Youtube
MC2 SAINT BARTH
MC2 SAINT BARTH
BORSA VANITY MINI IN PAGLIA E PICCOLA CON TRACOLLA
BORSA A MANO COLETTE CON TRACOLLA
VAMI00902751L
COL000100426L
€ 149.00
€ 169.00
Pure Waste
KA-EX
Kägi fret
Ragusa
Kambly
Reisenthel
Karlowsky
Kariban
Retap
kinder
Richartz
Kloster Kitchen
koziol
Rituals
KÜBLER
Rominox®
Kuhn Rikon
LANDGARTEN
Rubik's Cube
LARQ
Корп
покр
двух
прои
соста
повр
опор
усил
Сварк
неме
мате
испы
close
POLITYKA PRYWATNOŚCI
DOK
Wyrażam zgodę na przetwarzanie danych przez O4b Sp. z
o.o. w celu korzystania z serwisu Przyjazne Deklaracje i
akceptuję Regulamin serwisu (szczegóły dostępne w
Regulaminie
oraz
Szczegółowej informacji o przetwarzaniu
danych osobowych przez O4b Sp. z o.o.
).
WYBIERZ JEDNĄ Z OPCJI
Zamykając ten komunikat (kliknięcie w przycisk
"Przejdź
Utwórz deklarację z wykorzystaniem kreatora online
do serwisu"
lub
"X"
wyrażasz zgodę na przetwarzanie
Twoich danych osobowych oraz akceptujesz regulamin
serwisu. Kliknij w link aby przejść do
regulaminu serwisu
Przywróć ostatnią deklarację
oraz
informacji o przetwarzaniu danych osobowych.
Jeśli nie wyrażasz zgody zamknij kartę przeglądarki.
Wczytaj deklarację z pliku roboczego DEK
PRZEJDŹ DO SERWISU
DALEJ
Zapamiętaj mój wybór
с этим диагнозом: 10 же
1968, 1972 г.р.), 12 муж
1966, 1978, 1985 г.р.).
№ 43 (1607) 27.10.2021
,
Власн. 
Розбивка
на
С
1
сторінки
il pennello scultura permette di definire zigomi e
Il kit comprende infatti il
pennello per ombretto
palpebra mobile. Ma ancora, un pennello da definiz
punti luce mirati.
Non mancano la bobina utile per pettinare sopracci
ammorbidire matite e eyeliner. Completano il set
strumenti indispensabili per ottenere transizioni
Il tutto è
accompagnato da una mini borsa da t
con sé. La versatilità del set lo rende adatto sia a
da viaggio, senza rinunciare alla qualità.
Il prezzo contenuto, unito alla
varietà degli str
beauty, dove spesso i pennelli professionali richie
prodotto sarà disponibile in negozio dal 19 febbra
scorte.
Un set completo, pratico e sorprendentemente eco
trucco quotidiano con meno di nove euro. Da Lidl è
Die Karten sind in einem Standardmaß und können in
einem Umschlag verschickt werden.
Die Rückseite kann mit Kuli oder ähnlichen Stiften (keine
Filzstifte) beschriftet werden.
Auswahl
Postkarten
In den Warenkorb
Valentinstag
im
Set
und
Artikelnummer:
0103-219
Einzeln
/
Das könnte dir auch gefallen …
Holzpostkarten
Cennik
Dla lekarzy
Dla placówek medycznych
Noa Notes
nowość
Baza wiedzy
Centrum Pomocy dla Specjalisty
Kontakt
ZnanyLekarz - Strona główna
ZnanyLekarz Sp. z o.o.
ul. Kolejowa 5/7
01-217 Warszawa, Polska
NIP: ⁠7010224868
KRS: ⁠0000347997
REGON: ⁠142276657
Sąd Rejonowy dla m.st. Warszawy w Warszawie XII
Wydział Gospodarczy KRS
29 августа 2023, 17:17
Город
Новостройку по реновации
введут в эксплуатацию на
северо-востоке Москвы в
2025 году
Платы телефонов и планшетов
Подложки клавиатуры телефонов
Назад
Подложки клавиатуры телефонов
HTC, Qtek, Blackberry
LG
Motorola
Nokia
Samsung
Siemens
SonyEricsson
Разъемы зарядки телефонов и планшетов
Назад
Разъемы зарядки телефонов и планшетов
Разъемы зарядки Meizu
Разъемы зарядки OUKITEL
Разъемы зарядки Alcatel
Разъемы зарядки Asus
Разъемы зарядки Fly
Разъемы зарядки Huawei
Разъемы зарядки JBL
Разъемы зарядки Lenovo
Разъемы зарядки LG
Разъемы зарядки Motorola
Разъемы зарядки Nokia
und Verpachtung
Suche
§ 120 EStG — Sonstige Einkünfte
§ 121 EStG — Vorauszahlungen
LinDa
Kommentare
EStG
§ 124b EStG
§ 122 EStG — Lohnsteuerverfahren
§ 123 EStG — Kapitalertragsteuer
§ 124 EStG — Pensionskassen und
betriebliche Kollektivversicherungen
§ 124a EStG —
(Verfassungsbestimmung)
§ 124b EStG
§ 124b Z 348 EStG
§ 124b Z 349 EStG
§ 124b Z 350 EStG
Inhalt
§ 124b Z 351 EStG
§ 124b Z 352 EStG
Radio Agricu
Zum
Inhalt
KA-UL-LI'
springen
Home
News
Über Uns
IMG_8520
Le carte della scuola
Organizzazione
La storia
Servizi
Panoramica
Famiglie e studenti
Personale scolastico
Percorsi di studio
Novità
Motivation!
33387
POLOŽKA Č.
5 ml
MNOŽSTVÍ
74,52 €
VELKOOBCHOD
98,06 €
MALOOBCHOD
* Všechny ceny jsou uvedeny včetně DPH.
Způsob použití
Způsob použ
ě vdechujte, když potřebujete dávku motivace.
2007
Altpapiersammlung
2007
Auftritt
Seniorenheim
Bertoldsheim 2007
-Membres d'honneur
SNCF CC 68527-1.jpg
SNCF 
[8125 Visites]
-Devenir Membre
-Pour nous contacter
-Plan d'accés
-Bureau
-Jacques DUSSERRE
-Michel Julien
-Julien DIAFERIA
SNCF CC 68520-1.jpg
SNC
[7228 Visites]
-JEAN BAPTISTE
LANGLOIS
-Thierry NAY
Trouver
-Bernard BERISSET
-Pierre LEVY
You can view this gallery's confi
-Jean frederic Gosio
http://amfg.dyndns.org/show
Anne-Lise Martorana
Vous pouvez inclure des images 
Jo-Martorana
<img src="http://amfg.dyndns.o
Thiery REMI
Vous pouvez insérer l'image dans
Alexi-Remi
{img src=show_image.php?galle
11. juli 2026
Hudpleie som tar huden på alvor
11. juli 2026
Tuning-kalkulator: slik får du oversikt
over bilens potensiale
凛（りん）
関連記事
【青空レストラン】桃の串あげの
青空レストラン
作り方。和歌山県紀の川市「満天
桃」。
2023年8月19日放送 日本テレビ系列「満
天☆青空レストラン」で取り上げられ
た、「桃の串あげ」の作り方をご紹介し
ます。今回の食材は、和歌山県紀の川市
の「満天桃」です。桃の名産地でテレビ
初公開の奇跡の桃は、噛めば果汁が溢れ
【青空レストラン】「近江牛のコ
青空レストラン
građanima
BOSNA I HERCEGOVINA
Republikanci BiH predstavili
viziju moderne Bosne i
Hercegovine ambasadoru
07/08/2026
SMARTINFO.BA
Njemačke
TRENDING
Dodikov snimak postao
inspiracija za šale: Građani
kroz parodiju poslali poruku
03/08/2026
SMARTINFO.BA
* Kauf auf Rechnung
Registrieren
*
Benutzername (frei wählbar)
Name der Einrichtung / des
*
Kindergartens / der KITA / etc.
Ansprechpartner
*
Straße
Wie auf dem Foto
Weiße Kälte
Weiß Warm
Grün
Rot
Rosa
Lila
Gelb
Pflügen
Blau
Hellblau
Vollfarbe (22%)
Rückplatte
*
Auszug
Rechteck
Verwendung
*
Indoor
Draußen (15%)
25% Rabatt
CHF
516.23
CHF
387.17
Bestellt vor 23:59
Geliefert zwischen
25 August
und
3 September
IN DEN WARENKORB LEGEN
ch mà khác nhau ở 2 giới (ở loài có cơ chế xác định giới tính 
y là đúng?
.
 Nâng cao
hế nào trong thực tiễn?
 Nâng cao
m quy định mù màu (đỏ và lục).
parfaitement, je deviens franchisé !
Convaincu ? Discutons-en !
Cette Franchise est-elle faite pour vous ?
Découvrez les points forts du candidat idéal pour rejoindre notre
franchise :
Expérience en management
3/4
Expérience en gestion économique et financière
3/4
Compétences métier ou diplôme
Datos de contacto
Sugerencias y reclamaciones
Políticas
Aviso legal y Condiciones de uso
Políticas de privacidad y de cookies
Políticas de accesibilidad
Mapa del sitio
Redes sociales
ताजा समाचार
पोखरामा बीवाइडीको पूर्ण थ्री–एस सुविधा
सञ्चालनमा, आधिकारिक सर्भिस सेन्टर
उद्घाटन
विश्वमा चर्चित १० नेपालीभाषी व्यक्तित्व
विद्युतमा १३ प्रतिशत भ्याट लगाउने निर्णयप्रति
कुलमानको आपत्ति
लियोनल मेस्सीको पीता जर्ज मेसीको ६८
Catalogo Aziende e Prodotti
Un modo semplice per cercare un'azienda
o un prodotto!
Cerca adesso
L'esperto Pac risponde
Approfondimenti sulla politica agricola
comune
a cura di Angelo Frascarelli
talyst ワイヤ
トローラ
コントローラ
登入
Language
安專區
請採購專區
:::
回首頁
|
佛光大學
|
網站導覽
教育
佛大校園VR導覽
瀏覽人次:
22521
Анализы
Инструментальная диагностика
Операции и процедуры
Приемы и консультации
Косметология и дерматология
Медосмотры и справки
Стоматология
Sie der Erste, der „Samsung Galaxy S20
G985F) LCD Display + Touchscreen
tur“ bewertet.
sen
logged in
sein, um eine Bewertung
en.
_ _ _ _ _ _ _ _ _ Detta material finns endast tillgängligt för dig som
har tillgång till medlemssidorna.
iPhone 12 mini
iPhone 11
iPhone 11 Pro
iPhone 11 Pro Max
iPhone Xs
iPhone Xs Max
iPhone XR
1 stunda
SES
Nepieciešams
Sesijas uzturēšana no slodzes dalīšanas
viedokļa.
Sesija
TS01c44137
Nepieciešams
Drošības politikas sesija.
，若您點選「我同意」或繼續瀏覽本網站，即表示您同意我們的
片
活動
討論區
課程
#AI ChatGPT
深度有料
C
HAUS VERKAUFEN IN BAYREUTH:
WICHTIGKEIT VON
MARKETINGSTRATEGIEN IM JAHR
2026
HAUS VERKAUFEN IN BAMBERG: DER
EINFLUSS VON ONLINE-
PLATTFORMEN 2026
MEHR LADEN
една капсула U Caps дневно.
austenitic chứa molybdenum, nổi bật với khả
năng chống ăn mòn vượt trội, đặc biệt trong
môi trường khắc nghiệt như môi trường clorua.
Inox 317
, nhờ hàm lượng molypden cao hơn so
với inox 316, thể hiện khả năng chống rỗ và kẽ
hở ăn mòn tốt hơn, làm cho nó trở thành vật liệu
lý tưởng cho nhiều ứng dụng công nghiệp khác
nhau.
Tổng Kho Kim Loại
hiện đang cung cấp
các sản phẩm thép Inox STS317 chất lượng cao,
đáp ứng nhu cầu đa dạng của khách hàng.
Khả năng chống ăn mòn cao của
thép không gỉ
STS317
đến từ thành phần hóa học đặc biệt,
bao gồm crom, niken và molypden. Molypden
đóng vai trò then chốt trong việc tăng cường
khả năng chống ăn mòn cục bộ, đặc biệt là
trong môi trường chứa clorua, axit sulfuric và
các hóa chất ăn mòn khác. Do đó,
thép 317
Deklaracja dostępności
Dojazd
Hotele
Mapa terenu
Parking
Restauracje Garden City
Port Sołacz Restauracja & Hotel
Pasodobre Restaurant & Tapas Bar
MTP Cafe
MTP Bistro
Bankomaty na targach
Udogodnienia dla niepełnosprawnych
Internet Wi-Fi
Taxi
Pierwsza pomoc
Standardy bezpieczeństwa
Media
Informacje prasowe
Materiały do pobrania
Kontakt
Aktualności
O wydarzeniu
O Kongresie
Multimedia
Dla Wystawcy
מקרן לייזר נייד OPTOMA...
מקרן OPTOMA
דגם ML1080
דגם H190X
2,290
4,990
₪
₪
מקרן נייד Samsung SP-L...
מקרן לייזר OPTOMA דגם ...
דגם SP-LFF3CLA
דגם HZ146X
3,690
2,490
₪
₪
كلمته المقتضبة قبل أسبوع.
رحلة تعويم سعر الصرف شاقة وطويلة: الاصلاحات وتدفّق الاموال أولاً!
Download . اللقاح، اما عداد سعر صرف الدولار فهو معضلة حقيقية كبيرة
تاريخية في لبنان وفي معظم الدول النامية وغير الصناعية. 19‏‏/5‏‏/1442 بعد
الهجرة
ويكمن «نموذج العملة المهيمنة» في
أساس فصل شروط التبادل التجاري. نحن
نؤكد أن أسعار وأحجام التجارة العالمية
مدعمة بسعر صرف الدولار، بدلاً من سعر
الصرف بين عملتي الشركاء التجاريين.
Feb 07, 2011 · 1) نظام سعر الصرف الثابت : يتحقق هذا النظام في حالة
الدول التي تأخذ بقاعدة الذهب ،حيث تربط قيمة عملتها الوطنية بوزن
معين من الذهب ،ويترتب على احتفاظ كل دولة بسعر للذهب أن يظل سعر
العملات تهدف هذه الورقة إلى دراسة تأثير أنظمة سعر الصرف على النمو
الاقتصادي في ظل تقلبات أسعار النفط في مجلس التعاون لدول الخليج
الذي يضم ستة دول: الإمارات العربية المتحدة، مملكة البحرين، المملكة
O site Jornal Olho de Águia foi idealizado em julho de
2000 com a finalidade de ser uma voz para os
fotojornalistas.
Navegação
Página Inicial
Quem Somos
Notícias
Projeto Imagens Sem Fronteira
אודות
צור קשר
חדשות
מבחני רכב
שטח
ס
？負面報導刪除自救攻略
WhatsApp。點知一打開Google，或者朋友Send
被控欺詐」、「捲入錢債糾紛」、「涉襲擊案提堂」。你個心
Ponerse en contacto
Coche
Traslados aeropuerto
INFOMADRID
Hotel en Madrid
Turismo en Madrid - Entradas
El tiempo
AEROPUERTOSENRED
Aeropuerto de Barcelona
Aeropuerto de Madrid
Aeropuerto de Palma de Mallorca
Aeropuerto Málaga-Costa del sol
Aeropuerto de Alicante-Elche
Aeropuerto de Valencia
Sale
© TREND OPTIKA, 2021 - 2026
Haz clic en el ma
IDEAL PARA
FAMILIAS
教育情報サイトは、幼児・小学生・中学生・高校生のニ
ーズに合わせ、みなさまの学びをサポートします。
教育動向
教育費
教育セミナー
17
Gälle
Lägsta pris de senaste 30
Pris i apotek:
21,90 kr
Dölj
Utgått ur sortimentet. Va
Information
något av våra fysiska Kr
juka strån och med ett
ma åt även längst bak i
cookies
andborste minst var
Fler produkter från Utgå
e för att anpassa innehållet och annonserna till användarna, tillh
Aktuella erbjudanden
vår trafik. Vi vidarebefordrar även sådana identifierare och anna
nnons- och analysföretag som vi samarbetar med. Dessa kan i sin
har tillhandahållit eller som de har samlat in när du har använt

━━━━━━━━

What you should do
Only a number should be given in reply: how many lines in the entries above hold "HAUS".

Answer space
2